All of the entries should be restated word for word, but without their pictures.

▶ **Page-level text extractions**

________

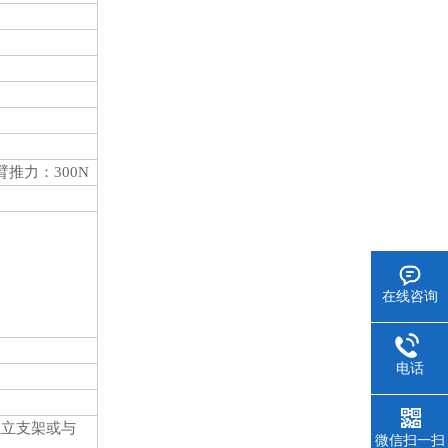
臂推力：300N
在线咨询
电话
独立支架或与
微信扫一扫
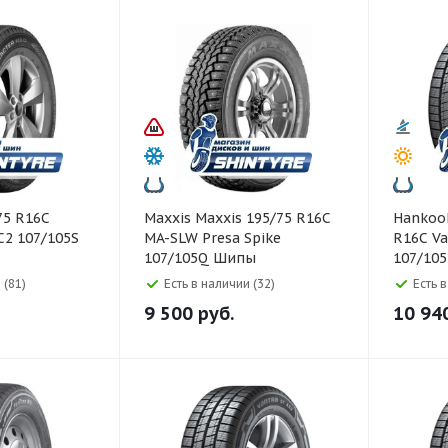
Maxxis Maxxis 195/75 R16C
Hankook Hankook 19
C2 107/105S
MA-SLW Presa Spike
R16C Va
107/105Q Шипы
107/10
 (81)
Есть в наличии (32)
Есть 
9 500
руб.
10 94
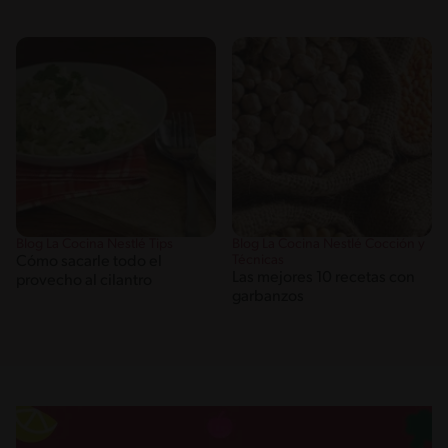
Blog La Cocina Nestlé Tips
Blog La Cocina Nestlé Cocción y
Técnicas
Cómo sacarle todo el
Las mejores 10 recetas con
provecho al cilantro
garbanzos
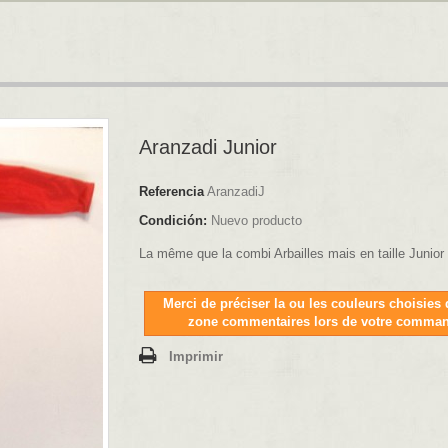
Aranzadi Junior
Referencia
AranzadiJ
Condición:
Nuevo producto
La même que la combi Arbailles mais en taille Junior
Merci de préciser la ou les couleurs choisies 
zone commentaires lors de votre comma
Imprimir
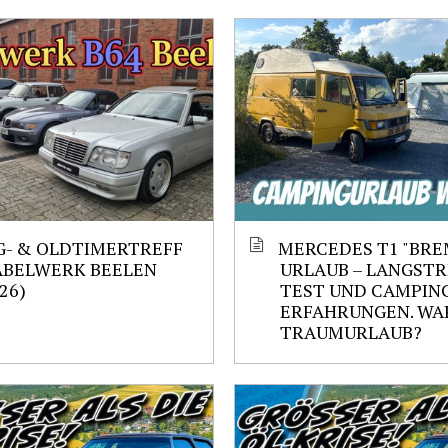
- & OLDTIMERTREFF
MERCEDES T1 "BRE
ABELWERK BEELEN
URLAUB – LANGST
.26)
TEST UND CAMPIN
ERFAHRUNGEN. WAR
TRAUMURLAUB?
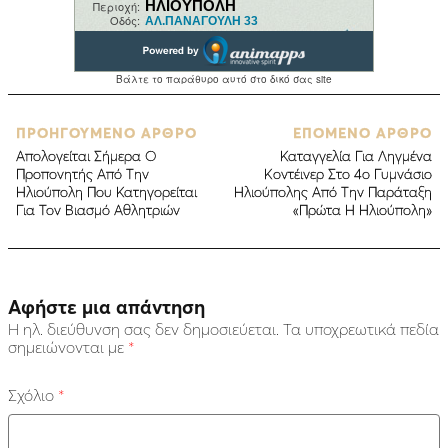
ΠΡΟΗΓΟΥΜΕΝΟ ΑΡΘΡΟ
ΕΠΟΜΕΝΟ ΑΡΘΡΟ
Απολογείται Σήμερα Ο
Καταγγελία Για Ληγμένα
Προπονητής Από Την
Κοντέινερ Στο 4ο Γυμνάσιο
Ηλιούπολη Που Κατηγορείται
Ηλιούπολης Από Την Παράταξη
Για Τον Βιασμό Αθλητριών
«Πρώτα Η Ηλιούπολη»
Αφήστε μια απάντηση
Η ηλ. διεύθυνση σας δεν δημοσιεύεται.
Τα υποχρεωτικά πεδία
σημειώνονται με
*
Σχόλιο
*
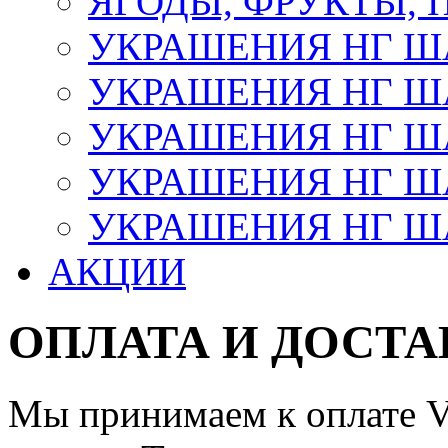
ЯГОДЫ, ФРУКТЫ,
УКРАШЕНИЯ НГ 
УКРАШЕНИЯ НГ ША
УКРАШЕНИЯ НГ ША
УКРАШЕНИЯ НГ ША
УКРАШЕНИЯ НГ ШАР
АКЦИИ
ОПЛАТА И ДОСТА
Мы принимаем к оплате Vi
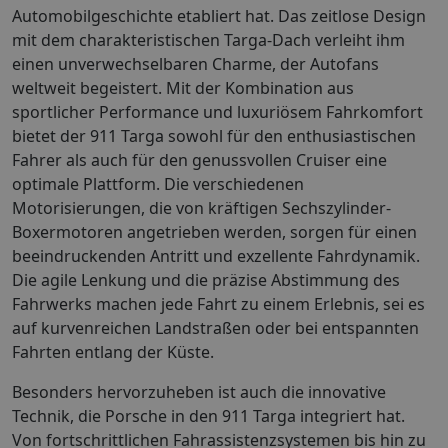
Automobilgeschichte etabliert hat. Das zeitlose Design
mit dem charakteristischen Targa-Dach verleiht ihm
einen unverwechselbaren Charme, der Autofans
weltweit begeistert. Mit der Kombination aus
sportlicher Performance und luxuriösem Fahrkomfort
bietet der 911 Targa sowohl für den enthusiastischen
Fahrer als auch für den genussvollen Cruiser eine
optimale Plattform. Die verschiedenen
Motorisierungen, die von kräftigen Sechszylinder-
Boxermotoren angetrieben werden, sorgen für einen
beeindruckenden Antritt und exzellente Fahrdynamik.
Die agile Lenkung und die präzise Abstimmung des
Fahrwerks machen jede Fahrt zu einem Erlebnis, sei es
auf kurvenreichen Landstraßen oder bei entspannten
Fahrten entlang der Küste.
Besonders hervorzuheben ist auch die innovative
Technik, die Porsche in den 911 Targa integriert hat.
Von fortschrittlichen Fahrassistenzsystemen bis hin zu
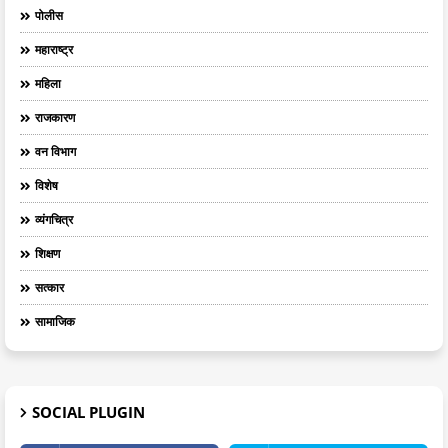
पोलीस
महाराष्ट्र
महिला
राजकारण
वन विभाग
विशेष
व्यंगचित्र
शिक्षण
सत्कार
सामाजिक
SOCIAL PLUGIN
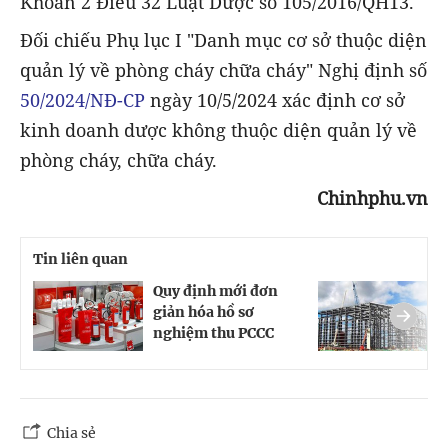
Khoản 2 Điều 32 Luật Dược số 105/2016/QH13.
Đối chiếu Phụ lục I "Danh mục cơ sở thuộc diện
quản lý về phòng cháy chữa cháy" Nghị định số
50/2024/NĐ-CP
ngày 10/5/2024 xác định cơ sở
kinh doanh dược không thuộc diện quản lý về
phòng cháy, chữa cháy.
Chinhphu.vn
Tin liên quan
Quy định mới đơn
C
giản hóa hồ sơ
h
nghiệm thu PCCC
c
Chia sẻ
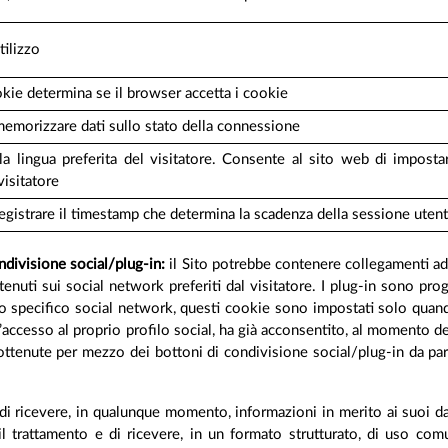
tilizzo
ie determina se il browser accetta i cookie
emorizzare dati sullo stato della connessione
a lingua preferita del visitatore. Consente al sito web di impostare
visitatore
egistrare il timestamp che determina la scadenza della sessione uten
ondivisione social/plug-in:
il Sito potrebbe contenere collegamenti ad a
ntenuti sui social network preferiti dal visitatore. I plug-in sono 
llo specifico social network, questi cookie sono impostati solo quando
’accesso al proprio profilo social, ha già acconsentito, al momento del
i ottenute per mezzo dei bottoni di condivisione social/plug-in da part
e di ricevere, in qualunque momento, informazioni in merito ai suoi dat
e il trattamento e di ricevere, in un formato strutturato, di uso co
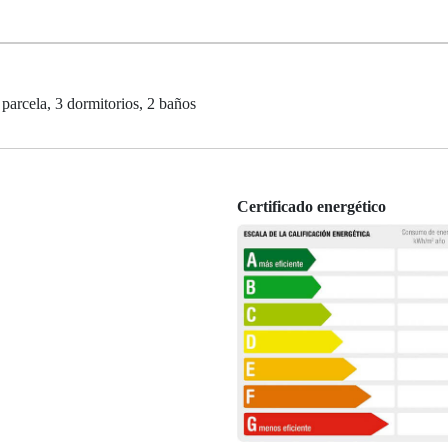
 parcela, 3 dormitorios, 2 baños
Certificado energético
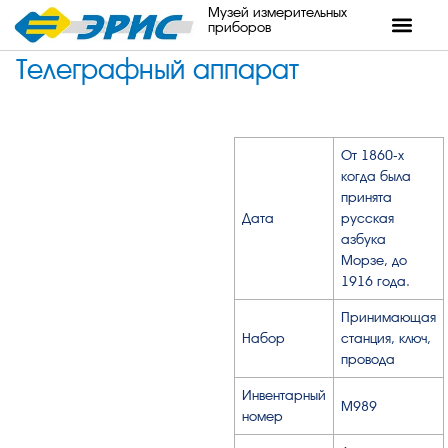
Музей измерительных
приборов
Телеграфный аппарат
От 1860-х
когда была
принята
Дата
русская
азбука
Морзе, до
1916 года.
Принимающая
Набор
станция, ключ,
провода
Инвентарный
М989
номер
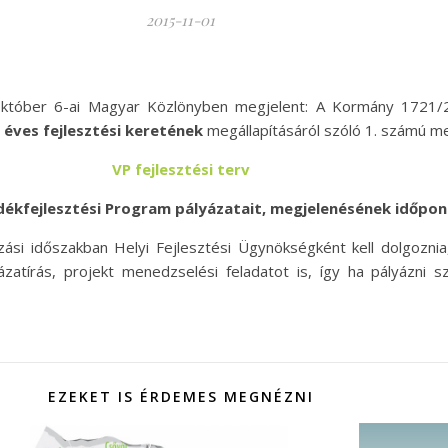
2015-11-01
 október 6-ai Magyar Közlönyben megjelent: A Kormány 1721/2
 éves fejlesztési keretének
megállapításáról szóló 1. számú me
VP fejlesztési terv
idékfejlesztési Program pályázatait, megjelenésének időpont
i időszakban Helyi Fejlesztési Ügynökségként kell dolgoznia,
yázatírás, projekt menedzselési feladatot is, így ha pályázni
EZEKET IS ÉRDEMES MEGNÉZNI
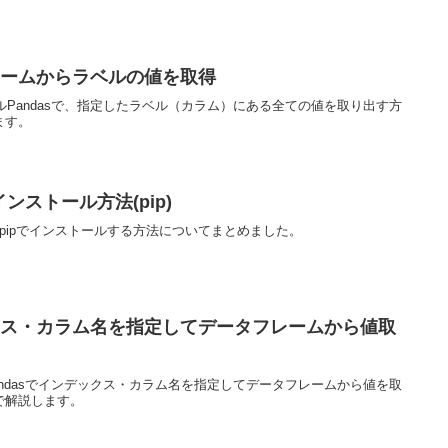
フレームからラベルの値を取得
ールPandasで、指定したラベル（カラム）にある全ての値を取り出す方
ます。
のインストール方法(pip)
s」をpipでインストールする方法についてまとめました。
ックス・カラム名を指定してデータフレームから値取
Pandasでインデックス・カラム名を指定してデータフレームから値を取
で解説します。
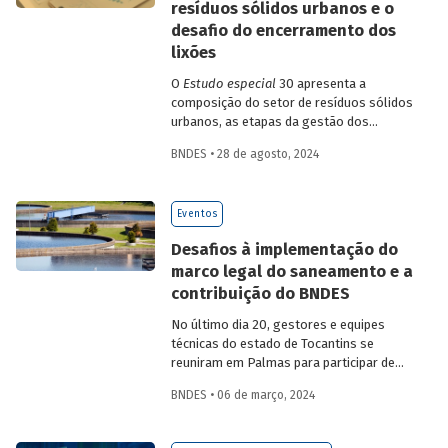
resíduos sólidos urbanos e o
desafio do encerramento dos
lixões
O
Estudo especial
30 apresenta a
composição do setor de resíduos sólidos
urbanos, as etapas da gestão dos
serviços de manejo de RSU e a situação
BNDES • 28 de agosto, 2024
atual desses serviços no país no contexto
das mudanças do novo marco legal do
saneamento, que estabeleceu um prazo
Eventos
para encerramento dos lixões – até
agosto de 2024.
Desafios à implementação do
marco legal do saneamento e a
contribuição do BNDES
No último dia 20, gestores e equipes
técnicas do estado de Tocantins se
reuniram em Palmas para participar de
seminário sobre a implementação do
BNDES • 06 de março, 2024
marco legal do saneamento. A melhoria
dos índices do setor envolve desafios
consideráveis, entre eles a promoção de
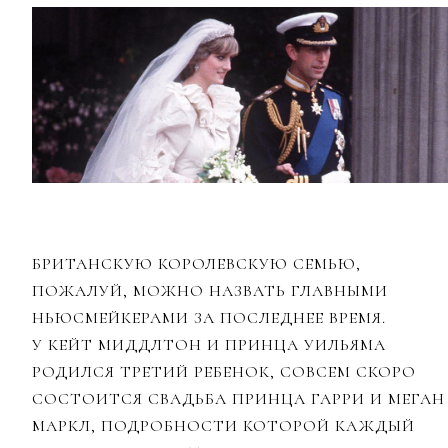
БРИТАНСКУЮ КОРОЛЕВСКУЮ СЕМЬЮ,
ПОЖАЛУЙ, МОЖНО НАЗВАТЬ ГЛАВНЫМИ
НЬЮСМЕЙКЕРАМИ ЗА ПОСЛЕДНЕЕ ВРЕМЯ.
У КЕЙТ МИДДЛТОН И ПРИНЦА УИЛЬЯМА
РОДИЛСЯ ТРЕТИЙ РЕБЕНОК, СОВСЕМ СКОРО
СОСТОИТСЯ СВАДЬБА ПРИНЦА ГАРРИ И МЕГАН
МАРКЛ, ПОДРОБНОСТИ КОТОРОЙ КАЖДЫЙ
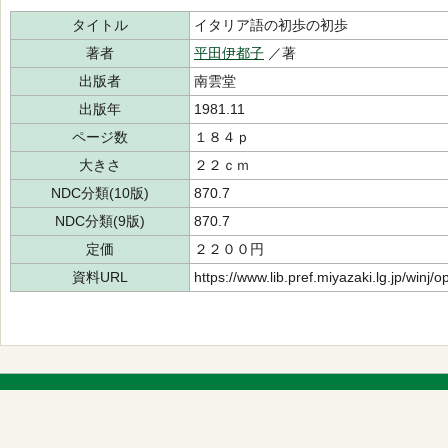
タイトル
イタリア語の初歩の初歩
著者
平田伊都子
／著
出版者
南雲堂
出版年
1981.11
ページ数
１８４ｐ
大きさ
２２ｃｍ
NDC分類(10版)
870.7
NDC分類(9版)
870.7
定価
２２００円
資料URL
https://www.lib.pref.miyazaki.lg.jp/winj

________

▶ **OUTPUT BELOW**
臂推力：300N
在线咨询
电话
独立支架或与
微信扫一扫
Maxxis Maxxis 195/75 R16C
Hankook Hankook 19
C2 107/105S
MA-SLW Presa Spike
R16C Va
107/105Q Шипы
107/10
 (81)
Есть в наличии (32)
Есть 
9 500
руб.
10 94
Blog La Cocina Nestlé Tips
Blog La Cocina Nestlé Cocción y
Técnicas
Cómo sacarle todo el
Las mejores 10 recetas con
provecho al cilantro
garbanzos
Aranzadi Junior
Referencia
AranzadiJ
Condición:
Nuevo producto
La même que la combi Arbailles mais en taille Junior
Merci de préciser la ou les couleurs choisies 
zone commentaires lors de votre comma
Imprimir
- & OLDTIMERTREFF
MERCEDES T1 "BRE
ABELWERK BEELEN
URLAUB – LANGST
.26)
TEST UND CAMPIN
ERFAHRUNGEN. WAR
TRAUMURLAUB?
ΠΡΟΗΓΟΥΜΕΝΟ ΑΡΘΡΟ
ΕΠΟΜΕΝΟ ΑΡΘΡΟ
Απολογείται Σήμερα Ο
Καταγγελία Για Ληγμένα
Προπονητής Από Την
Κοντέινερ Στο 4ο Γυμνάσιο
Ηλιούπολη Που Κατηγορείται
Ηλιούπολης Από Την Παράταξη
Για Τον Βιασμό Αθλητριών
«Πρώτα Η Ηλιούπολη»
Αφήστε μια απάντηση
Η ηλ. διεύθυνση σας δεν δημοσιεύεται.
Τα υποχρεωτικά πεδία
σημειώνονται με
*
Σχόλιο
*
ЯГОДЫ, ФРУКТЫ,
УКРАШЕНИЯ НГ 
УКРАШЕНИЯ НГ ША
УКРАШЕНИЯ НГ ША
УКРАШЕНИЯ НГ ША
УКРАШЕНИЯ НГ ШАР
АКЦИИ
ОПЛАТА И ДОСТА
Мы принимаем к оплате Vi
Automobilgeschichte etabliert hat. Das zeitlose Design
mit dem charakteristischen Targa-Dach verleiht ihm
einen unverwechselbaren Charme, der Autofans
weltweit begeistert. Mit der Kombination aus
sportlicher Performance und luxuriösem Fahrkomfort
bietet der 911 Targa sowohl für den enthusiastischen
Fahrer als auch für den genussvollen Cruiser eine
optimale Plattform. Die verschiedenen
Motorisierungen, die von kräftigen Sechszylinder-
Boxermotoren angetrieben werden, sorgen für einen
beeindruckenden Antritt und exzellente Fahrdynamik.
Die agile Lenkung und die präzise Abstimmung des
Fahrwerks machen jede Fahrt zu einem Erlebnis, sei es
auf kurvenreichen Landstraßen oder bei entspannten
Fahrten entlang der Küste.
Besonders hervorzuheben ist auch die innovative
Technik, die Porsche in den 911 Targa integriert hat.
Von fortschrittlichen Fahrassistenzsystemen bis hin zu
पोलीस
महाराष्ट्र
महिला
राजकारण
वन विभाग
विशेष
व्यंगचित्र
शिक्षण
सत्कार
सामाजिक
SOCIAL PLUGIN
Khoản 2 Điều 32 Luật Dược số 105/2016/QH13.
Đối chiếu Phụ lục I "Danh mục cơ sở thuộc diện
quản lý về phòng cháy chữa cháy" Nghị định số
50/2024/NĐ-CP
ngày 10/5/2024 xác định cơ sở
kinh doanh dược không thuộc diện quản lý về
phòng cháy, chữa cháy.
Chinhphu.vn
Tin liên quan
Quy định mới đơn
C
giản hóa hồ sơ
h
nghiệm thu PCCC
c
Chia sẻ
tilizzo
ie determina se il browser accetta i cookie
emorizzare dati sullo stato della connessione
a lingua preferita del visitatore. Consente al sito web di impostare
visitatore
egistrare il timestamp che determina la scadenza della sessione uten
ondivisione social/plug-in:
il Sito potrebbe contenere collegamenti ad a
ntenuti sui social network preferiti dal visitatore. I plug-in sono 
llo specifico social network, questi cookie sono impostati solo quando
’accesso al proprio profilo social, ha già acconsentito, al momento del
i ottenute per mezzo dei bottoni di condivisione social/plug-in da part
e di ricevere, in qualunque momento, informazioni in merito ai suoi dat
e il trattamento e di ricevere, in un formato strutturato, di uso co
 parcela, 3 dormitorios, 2 baños
Certificado energético
Музей измерительных
приборов
Телеграфный аппарат
От 1860-х
когда была
принята
Дата
русская
азбука
Морзе, до
1916 года.
Принимающая
Набор
станция, ключ,
провода
Инвентарный
М989
номер
2015-11-01
 október 6-ai Magyar Közlönyben megjelent: A Kormány 1721/2
 éves fejlesztési keretének
megállapításáról szóló 1. számú me
VP fejlesztési terv
idékfejlesztési Program pályázatait, megjelenésének időpont
i időszakban Helyi Fejlesztési Ügynökségként kell dolgoznia,
yázatírás, projekt menedzselési feladatot is, így ha pályázni
EZEKET IS ÉRDEMES MEGNÉZNI
フレームからラベルの値を取得
ールPandasで、指定したラベル（カラム）にある全ての値を取り出す方
ます。
のインストール方法(pip)
s」をpipでインストールする方法についてまとめました。
ックス・カラム名を指定してデータフレームから値取
Pandasでインデックス・カラム名を指定してデータフレームから値を取
で解説します。
resíduos sólidos urbanos e o
desafio do encerramento dos
lixões
O
Estudo especial
30 apresenta a
composição do setor de resíduos sólidos
urbanos, as etapas da gestão dos
serviços de manejo de RSU e a situação
BNDES • 28 de agosto, 2024
atual desses serviços no país no contexto
das mudanças do novo marco legal do
saneamento, que estabeleceu um prazo
Eventos
para encerramento dos lixões – até
agosto de 2024.
Desafios à implementação do
marco legal do saneamento e a
contribuição do BNDES
No último dia 20, gestores e equipes
técnicas do estado de Tocantins se
reuniram em Palmas para participar de
seminário sobre a implementação do
BNDES • 06 de março, 2024
marco legal do saneamento. A melhoria
dos índices do setor envolve desafios
consideráveis, entre eles a promoção de
БРИТАНСКУЮ КОРОЛЕВСКУЮ СЕМЬЮ,
ПОЖАЛУЙ, МОЖНО НАЗВАТЬ ГЛАВНЫМИ
НЬЮСМЕЙКЕРАМИ ЗА ПОСЛЕДНЕЕ ВРЕМЯ.
У КЕЙТ МИДДЛТОН И ПРИНЦА УИЛЬЯМА
РОДИЛСЯ ТРЕТИЙ РЕБЕНОК, СОВСЕМ СКОРО
СОСТОИТСЯ СВАДЬБА ПРИНЦА ГАРРИ И МЕГАН
МАРКЛ, ПОДРОБНОСТИ КОТОРОЙ КАЖДЫЙ
タイトル
イタリア語の初歩の初歩
著者
平田伊都子
／著
出版者
南雲堂
出版年
1981.11
ページ数
１８４ｐ
大きさ
２２ｃｍ
NDC分類(10版)
870.7
NDC分類(9版)
870.7
定価
２２００円
資料URL
https://www.lib.pref.miyazaki.lg.jp/winj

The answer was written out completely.